There are also a lot of news in the firewall part that was still weaker compared with the same part in NSX-v… Now there are several new features:

  • Identity Firewall – Identity (User ID) based rules for Distributed Firewall is quite similar to the same feature of NSX-v. Firewall Administrators can now configure distributed rules on virtual machines based on Active Directory based groups. This feature allows firewall administrators to provide firewall rules based on the users logged into the virtual machines. NSX will auto-detect users logged in / logged off and accordingly specific rules will be enabled for the users. Identity based Firewall can detect and enforce rules for a single user per VM or even track multiple users with particular sessions in the same VM. Firewall administrators will be creating NSX-T groups using Active Directory groups as a criteria. NSX-T manager will automatically retrieve a list of Active directory groups from the provide Domain Controllers. Firewall administrators can control east-west access of users especially in virtual desktop environments or remote desktop sessions with terminal services enabled.
  • L7 Application Signatures for Context-Aware Distributed Firewall – A L7 based application signatures in Distributed Firewall rules. Users can either use a combination of L3/L4 rules with L7 Application Signatures or can just create L7 Application Signature-based rules only. We currently support Application signatures with various sub-attributes for Server-Server or Client-Server Communications only. In NSX-T Data Center 2.4, this will be available for ESXi based transport nodes only.
  • FQDN/URL Whitelisting for Context-Aware Distributed Firewall – An innovation using Distributed DNS snooping to allow each connection from each VM to have its own resolution of URL/FQDN. Firewall Administrators can use pre-canned URL domains and apply it to rules in distributed firewall. Applications that are hybrid in nature accessing SaaS services or cloud-based services can micro-segment based on the URLs accessed. Client applications or Browsers accessing SaaS applications can be given access on a granular basis. In NSX-T Data Center 2.4, this will be available for ESXi based transport nodes only.

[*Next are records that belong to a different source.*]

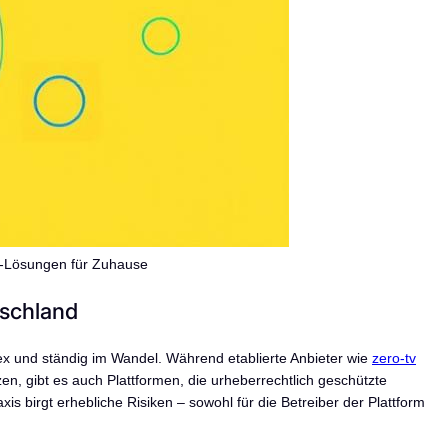
g-Lösungen für Zuhause
tschland
ex und ständig im Wandel. Während etablierte Anbieter wie
zero-tv
tzen, gibt es auch Plattformen, die urheberrechtlich geschützte
 birgt erhebliche Risiken – sowohl für die Betreiber der Plattform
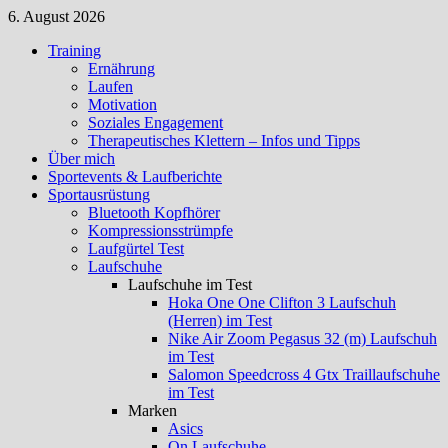
Zum
6. August 2026
Inhalt
Training
springen
Ernährung
Laufen
Motivation
Soziales Engagement
Therapeutisches Klettern – Infos und Tipps
Über mich
Sportevents & Laufberichte
Sportausrüstung
Bluetooth Kopfhörer
Kompressionsstrümpfe
Laufgürtel Test
Laufschuhe
Laufschuhe im Test
Hoka One One Clifton 3 Laufschuh
(Herren) im Test
Nike Air Zoom Pegasus 32 (m) Laufschuh
im Test
Salomon Speedcross 4 Gtx Traillaufschuhe
im Test
Marken
Asics
On Laufschuhe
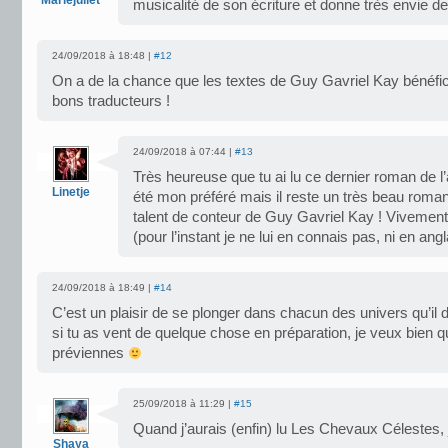
Mariejuliet
musicalité de son écriture et donne très envie de 
24/09/2018 à 18:48 |
#12
On a de la chance que les textes de Guy Gavriel Kay bénéfic
bons traducteurs !
24/09/2018 à 07:44 |
#13
Très heureuse que tu ai lu ce dernier roman de l’
Linetje
été mon préféré mais il reste un très beau roman 
talent de conteur de Guy Gavriel Kay ! Viveme
(pour l’instant je ne lui en connais pas, ni en angl
24/09/2018 à 18:49 |
#14
C’est un plaisir de se plonger dans chacun des univers qu’il 
si tu as vent de quelque chose en préparation, je veux bien 
préviennes
25/09/2018 à 11:29 |
#15
Quand j’aurais (enfin) lu Les Chevaux Célestes, j
Shaya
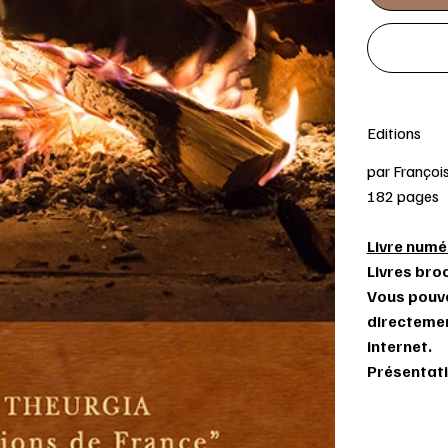
Editions
par Françoi
182 pages
Livre numér
Livres bro
Vous pouv
directemen
internet.
Présentati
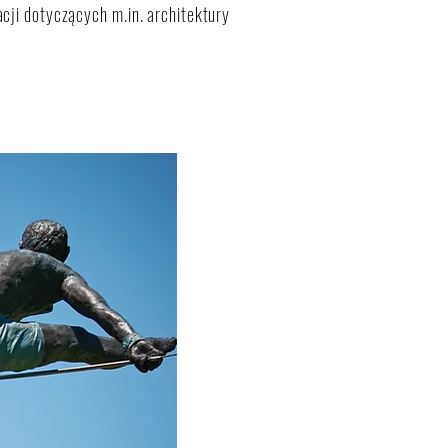
cji dotyczących m.in. architektury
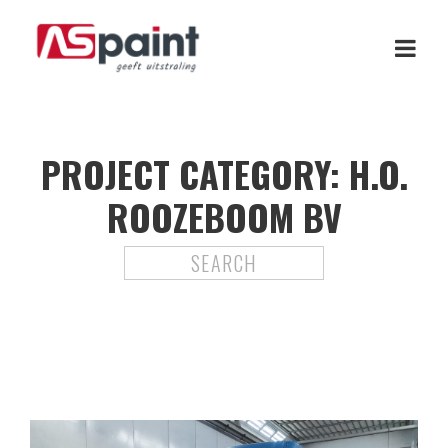
PROJECT CATEGORY:
H.O.
ROOZEBOOM BV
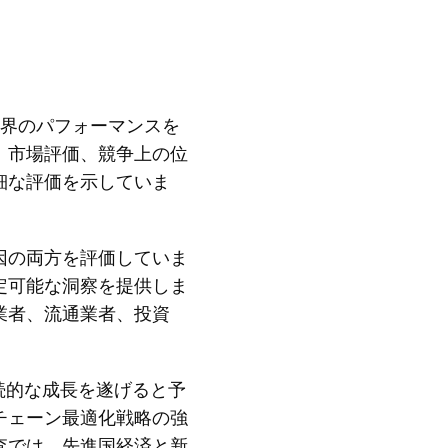
業界のパフォーマンスを
、市場評価、競争上の位
細な評価を示していま
因の両方を評価していま
定可能な洞察を提供しま
業者、流通業者、投資
続的な成長を遂げると予
チェーン最適化戦略の強
査では、先進国経済と新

  • Service Insertion – A broad array of native security functionality such as Layer 7 Application Identity, FQDN Whitelisting and Identity Firewall, which enable even more granular micro-segmentation. Besides the native security controls delivered by the Distributed and Gateway Firewall, the NSX Service Insertion Framework allows various types of Partner Services like IDS/IPS, NGFW and Network Monitoring solutions to be inserted transparently into the data path and consumed from within NSX without making changes in the topology. In NSX-T Data Center 2.4, Service Insertion now supports East-West Traffic (i.e., Traffic between the VMs in the Data Center). All the traffic between VMs in the Data Center can be redirected to a dynamic chain of partner services. The E-W service plane provides its own forwarding mechanism that allows policy-based redirection of traffic along chains of services. Forwarding along the service plane is entirely automated by the platform: failures are detected, and existing/new flows redirected as appropriate, flow pinning is performed to support stateful services, and multiple path selection policies are available to optimize for throughput/latency or density.
  • Guest Introspection – The Guest Introspection service platform for VMware partners to provide policy-based agent-less antivirus and anti-malware offload capabilities for Windows-based Guest VM workloads on vSphere ESXi hypervisors.